**DESCRIPTION OF THE TASK**
Where the string "only" occurs in a line of the data below, that line should be copied.
(GIVEN ENTRIES begins)
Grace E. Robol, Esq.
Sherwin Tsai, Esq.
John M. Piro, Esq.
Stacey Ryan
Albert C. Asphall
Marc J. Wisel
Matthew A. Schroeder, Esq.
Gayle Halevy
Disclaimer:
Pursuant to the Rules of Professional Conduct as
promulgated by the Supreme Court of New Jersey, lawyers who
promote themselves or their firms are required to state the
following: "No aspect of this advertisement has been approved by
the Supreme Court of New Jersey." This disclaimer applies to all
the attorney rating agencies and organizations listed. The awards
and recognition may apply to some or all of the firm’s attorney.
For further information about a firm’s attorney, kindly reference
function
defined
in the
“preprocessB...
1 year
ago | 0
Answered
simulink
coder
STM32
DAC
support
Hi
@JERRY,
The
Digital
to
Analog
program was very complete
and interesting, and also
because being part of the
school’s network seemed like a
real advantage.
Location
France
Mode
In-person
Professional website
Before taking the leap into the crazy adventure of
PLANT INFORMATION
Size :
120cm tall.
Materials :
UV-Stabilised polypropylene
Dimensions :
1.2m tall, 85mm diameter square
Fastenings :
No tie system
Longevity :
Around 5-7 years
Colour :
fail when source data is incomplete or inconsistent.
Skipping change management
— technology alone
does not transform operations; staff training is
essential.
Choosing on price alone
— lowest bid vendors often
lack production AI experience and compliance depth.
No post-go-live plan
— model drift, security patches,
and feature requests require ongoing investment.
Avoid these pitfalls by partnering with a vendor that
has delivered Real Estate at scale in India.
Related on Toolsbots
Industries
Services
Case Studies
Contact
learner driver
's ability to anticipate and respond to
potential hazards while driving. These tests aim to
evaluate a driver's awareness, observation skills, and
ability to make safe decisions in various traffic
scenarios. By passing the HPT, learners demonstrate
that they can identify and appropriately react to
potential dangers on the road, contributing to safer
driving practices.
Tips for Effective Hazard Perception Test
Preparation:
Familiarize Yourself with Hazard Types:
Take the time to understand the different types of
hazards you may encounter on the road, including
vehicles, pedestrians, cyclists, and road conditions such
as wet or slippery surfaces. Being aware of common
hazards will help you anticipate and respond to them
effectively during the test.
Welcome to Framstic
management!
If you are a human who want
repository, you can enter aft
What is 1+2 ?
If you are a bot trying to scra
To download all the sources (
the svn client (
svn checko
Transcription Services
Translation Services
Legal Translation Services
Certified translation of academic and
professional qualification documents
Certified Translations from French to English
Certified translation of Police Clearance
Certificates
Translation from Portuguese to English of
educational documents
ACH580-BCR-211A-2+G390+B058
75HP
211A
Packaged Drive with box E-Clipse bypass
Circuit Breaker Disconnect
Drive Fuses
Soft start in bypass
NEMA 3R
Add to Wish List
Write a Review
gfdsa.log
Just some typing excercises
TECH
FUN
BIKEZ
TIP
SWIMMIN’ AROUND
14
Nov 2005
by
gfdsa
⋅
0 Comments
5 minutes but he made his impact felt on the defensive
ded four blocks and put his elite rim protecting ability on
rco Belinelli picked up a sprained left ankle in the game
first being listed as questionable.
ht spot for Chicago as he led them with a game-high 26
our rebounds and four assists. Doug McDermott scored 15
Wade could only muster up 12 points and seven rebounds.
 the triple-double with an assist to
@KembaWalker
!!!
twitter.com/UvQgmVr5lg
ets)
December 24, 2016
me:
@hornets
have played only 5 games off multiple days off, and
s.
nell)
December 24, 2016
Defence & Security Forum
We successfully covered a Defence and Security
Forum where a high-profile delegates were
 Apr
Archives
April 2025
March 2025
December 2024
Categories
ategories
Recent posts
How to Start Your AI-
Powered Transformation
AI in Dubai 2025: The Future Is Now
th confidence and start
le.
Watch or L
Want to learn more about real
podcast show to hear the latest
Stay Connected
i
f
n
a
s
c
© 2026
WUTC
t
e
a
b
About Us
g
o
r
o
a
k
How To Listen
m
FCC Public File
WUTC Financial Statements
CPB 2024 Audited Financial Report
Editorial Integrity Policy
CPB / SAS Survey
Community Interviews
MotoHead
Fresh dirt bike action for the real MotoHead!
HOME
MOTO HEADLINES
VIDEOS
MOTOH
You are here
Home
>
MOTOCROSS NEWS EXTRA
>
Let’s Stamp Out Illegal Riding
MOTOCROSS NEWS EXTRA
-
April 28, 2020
(GIVEN ENTRIES ends)
**SOLUTION TO THIS EXERCISE**
Wade could only muster up 12 points and seven rebounds.
have played only 5 games off multiple days off, and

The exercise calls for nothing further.